Ada Health GmbH, Berlin, Germany
Ada Health GmbH, Berlin, Germany.
BMJ Open. 2020 Dec 16;10(12):e040269. doi: 10.1136/bmjopen-2020-040269.
To compare breadth of condition coverage, accuracy of suggested conditions and appropriateness of urgency advice of eight popular symptom assessment apps.
Vignettes study.
200 primary care vignettes.
INTERVENTION/COMPARATOR: For eight apps and seven general practitioners (GPs): breadth of coverage and condition-suggestion and urgency advice accuracy measured against the vignettes' gold-standard.

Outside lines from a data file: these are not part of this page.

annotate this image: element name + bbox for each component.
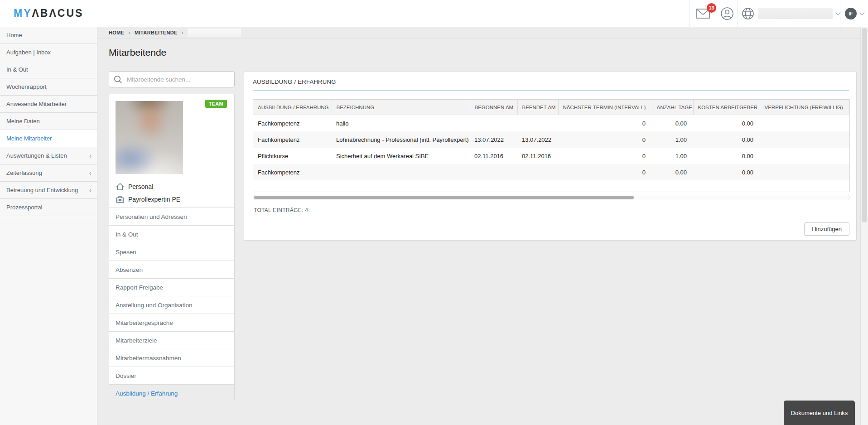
ausbildung-table-wrap: AUSBILDUNG / ERFAHRUNGBEZEICHNUNGBEGONNE… <box>253 99 850 192</box>
column-header-verpflichtung-freiwillig[interactable]: VERPFLICHTUNG (FREIWILLIG) <box>760 100 849 115</box>
column-header-bezeichnung[interactable]: BEZEICHNUNG <box>332 100 470 115</box>
table-cell: Sicherheit auf dem Werkareal SIBE <box>332 148 470 164</box>
chevron-left-icon: ‹ <box>89 152 92 159</box>
add-button[interactable]: Hinzufügen <box>804 222 849 236</box>
breadcrumb-mitarbeitende[interactable]: MITARBEITENDE <box>135 30 178 35</box>
card-menu-item-spesen[interactable]: Spesen <box>109 243 234 261</box>
table-row[interactable]: FachkompetenzLohnabrechnung - Profession… <box>253 131 849 148</box>
table-cell: 0.00 <box>693 164 760 180</box>
sidebar-item-in-out[interactable]: In & Out <box>0 61 97 78</box>
card-menu-item-label: Rapport Freigabe <box>116 284 163 291</box>
search-input[interactable] <box>126 76 230 83</box>
sidebar-item-label: Meine Daten <box>6 118 40 125</box>
column-header-anzahl-tage[interactable]: ANZAHL TAGE <box>652 100 693 115</box>
card-menu-item-mitarbeitermassnahmen[interactable]: Mitarbeitermassnahmen <box>109 349 234 367</box>
table-cell <box>517 164 558 180</box>
app-header: MYΛBΛCUS 13 <box>0 0 868 27</box>
card-menu-item-dossier[interactable]: Dossier <box>109 367 234 384</box>
table-cell: Fachkompetenz <box>253 115 332 132</box>
column-header-ausbildung-erfahrung[interactable]: AUSBILDUNG / ERFAHRUNG <box>253 100 332 115</box>
sidebar-item-betreuung-und-entwicklung[interactable]: Betreuung und Entwicklung‹ <box>0 182 97 199</box>
column-header-beendet-am[interactable]: BEENDET AM <box>517 100 558 115</box>
briefcase-icon <box>116 195 125 204</box>
table-row[interactable]: Fachkompetenz00.000.00 <box>253 164 849 180</box>
card-menu-item-anstellung-und-organisation[interactable]: Anstellung und Organisation <box>109 296 234 314</box>
employee-search-box <box>109 71 235 87</box>
documents-and-links-button[interactable]: Dokumente und Links <box>784 401 855 425</box>
breadcrumb-home[interactable]: HOME <box>109 30 125 35</box>
card-menu-item-mitarbeiterziele[interactable]: Mitarbeiterziele <box>109 331 234 349</box>
ausbildung-panel: AUSBILDUNG / ERFAHRUNG AUSBILDUNG / ERFA… <box>244 72 857 241</box>
table-body: Fachkompetenzhallo00.000.00Fachkompetenz… <box>253 115 849 181</box>
chevron-left-icon: ‹ <box>89 169 92 177</box>
logo-part-abacus: ΛBΛCUS <box>32 7 84 19</box>
language-selector-redacted[interactable] <box>758 8 833 19</box>
table-cell <box>517 115 558 132</box>
card-menu-item-mitarbeitergespr-che[interactable]: Mitarbeitergespräche <box>109 314 234 331</box>
page-scrollbar-thumb[interactable] <box>862 28 867 222</box>
sidebar-item-wochenrapport[interactable]: Wochenrapport <box>0 78 97 96</box>
table-row[interactable]: Fachkompetenzhallo00.000.00 <box>253 115 849 132</box>
sidebar-item-label: Zeiterfassung <box>6 169 42 176</box>
sidebar-item-anwesende-mitarbeiter[interactable]: Anwesende Mitarbeiter <box>0 96 97 113</box>
table-cell: 0.00 <box>693 131 760 148</box>
avatar[interactable]: IF <box>845 8 857 19</box>
sidebar-item-label: Aufgaben | Inbox <box>6 49 51 56</box>
department-label: Personal <box>128 183 153 190</box>
user-button[interactable] <box>720 7 734 20</box>
table-cell: Lohnabrechnung - Professional (intl. Pay… <box>332 131 470 148</box>
table-cell: 0.00 <box>693 115 760 132</box>
table-cell <box>760 148 849 164</box>
sidebar-item-label: Anwesende Mitarbeiter <box>6 101 67 107</box>
sidebar-item-zeiterfassung[interactable]: Zeiterfassung‹ <box>0 164 97 182</box>
ausbildung-table: AUSBILDUNG / ERFAHRUNGBEZEICHNUNGBEGONNE… <box>253 100 849 180</box>
chevron-left-icon: ‹ <box>89 187 92 194</box>
table-cell: 13.07.2022 <box>470 131 517 148</box>
employee-card-menu: Personalien und AdressenIn & OutSpesenAb… <box>109 208 234 402</box>
card-menu-item-label: Anstellung und Organisation <box>116 302 193 309</box>
card-menu-item-label: Mitarbeiterziele <box>116 337 157 344</box>
app-logo[interactable]: MYΛBΛCUS <box>14 7 83 19</box>
column-header-kosten-arbeitgeber[interactable]: KOSTEN ARBEITGEBER <box>693 100 760 115</box>
horizontal-scrollbar-thumb[interactable] <box>254 196 634 199</box>
column-header-n-chster-termin-intervall[interactable]: NÄCHSTER TERMIN (INTERVALL) <box>558 100 652 115</box>
card-menu-item-label: Spesen <box>116 249 136 256</box>
sidebar-item-prozessportal[interactable]: Prozessportal <box>0 199 97 216</box>
table-cell: 1.00 <box>652 131 693 148</box>
person-icon <box>720 7 734 20</box>
sidebar-item-meine-daten[interactable]: Meine Daten <box>0 113 97 130</box>
card-menu-item-ausbildung-erfahrung[interactable]: Ausbildung / Erfahrung <box>109 384 234 402</box>
chevron-down-icon[interactable] <box>859 10 864 15</box>
sidebar-item-label: Prozessportal <box>6 204 42 211</box>
horizontal-scrollbar-track[interactable] <box>253 195 850 200</box>
breadcrumb-current-redacted <box>188 29 241 37</box>
card-menu-item-personalien-und-adressen[interactable]: Personalien und Adressen <box>109 208 234 225</box>
column-header-begonnen-am[interactable]: BEGONNEN AM <box>470 100 517 115</box>
panel-title: AUSBILDUNG / ERFAHRUNG <box>253 78 336 85</box>
panel-divider <box>253 90 849 91</box>
card-menu-item-absenzen[interactable]: Absenzen <box>109 261 234 278</box>
page-scrollbar-track[interactable] <box>860 27 868 425</box>
table-cell <box>760 131 849 148</box>
page-title: Mitarbeitende <box>109 47 166 58</box>
card-menu-item-in-out[interactable]: In & Out <box>109 225 234 243</box>
sidebar-item-label: Betreuung und Entwicklung <box>6 187 78 193</box>
table-cell: 0 <box>558 164 652 180</box>
total-entries-label: TOTAL EINTRÄGE: 4 <box>254 207 308 213</box>
main-content: Mitarbeitende TEAM Personal <box>97 39 860 425</box>
mail-button[interactable]: 13 <box>696 9 710 19</box>
table-cell: 1.00 <box>652 148 693 164</box>
breadcrumb-separator: › <box>129 29 130 36</box>
card-menu-item-label: Dossier <box>116 372 136 379</box>
sidebar-item-label: Home <box>6 32 22 39</box>
sidebar-item-home[interactable]: Home <box>0 27 97 44</box>
table-row[interactable]: PflichtkurseSicherheit auf dem Werkareal… <box>253 148 849 164</box>
header-avatar-cell: IF <box>840 0 868 27</box>
sidebar-item-label: Auswertungen & Listen <box>6 152 67 159</box>
logo-part-my: MY <box>14 7 32 19</box>
sidebar-item-aufgaben-inbox[interactable]: Aufgaben | Inbox <box>0 44 97 61</box>
header-language-cell <box>738 0 840 27</box>
card-menu-item-rapport-freigabe[interactable]: Rapport Freigabe <box>109 278 234 296</box>
sidebar-item-auswertungen-listen[interactable]: Auswertungen & Listen‹ <box>0 147 97 164</box>
sidebar-item-meine-mitarbeiter[interactable]: Meine Mitarbeiter <box>0 130 97 147</box>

(1) Proportion of conditions 'covered' by an app, that is, not excluded because the user was too young/old or pregnant, or not modelled; (2) proportion of vignettes with the correct primary diagnosis among the top 3 conditions suggested; (3) proportion of 'safe' urgency advice (ie, at gold standard level, more conservative, or no more than one level less conservative).
Condition-suggestion coverage was highly variable, with some apps not offering a suggestion for many users: in alphabetical order, Ada: 99.0%; Babylon: 51.5%; Buoy: 88.5%; K Health: 74.5%; Mediktor: 80.5%; Symptomate: 61.5%; Your.MD: 64.5%; WebMD: 93.0%. Top-3 suggestion accuracy was GPs (average): 82.1%±5.2%; Ada: 70.5%; Babylon: 32.0%; Buoy: 43.0%; K Health: 36.0%; Mediktor: 36.0%; Symptomate: 27.5%; WebMD: 35.5%; Your.MD: 23.5%. Some apps excluded certain user demographics or conditions and their performance was generally greater with the exclusion of corresponding vignettes. For safe urgency advice, tested GPs had an average of 97.0%±2.5%. For the vignettes with advice provided, only three apps had safety performance within 1 SD of the GPs-Ada: 97.0%; Babylon: 95.1%; Symptomate: 97.8%. One app had a safety performance within 2 SDs of GPs-Your.MD: 92.6%. Three apps had a safety performance outside 2 SDs of GPs-Buoy: 80.0% (p<0.001); K Health: 81.3% (p<0.001); Mediktor: 87.3% (p=1.3×10).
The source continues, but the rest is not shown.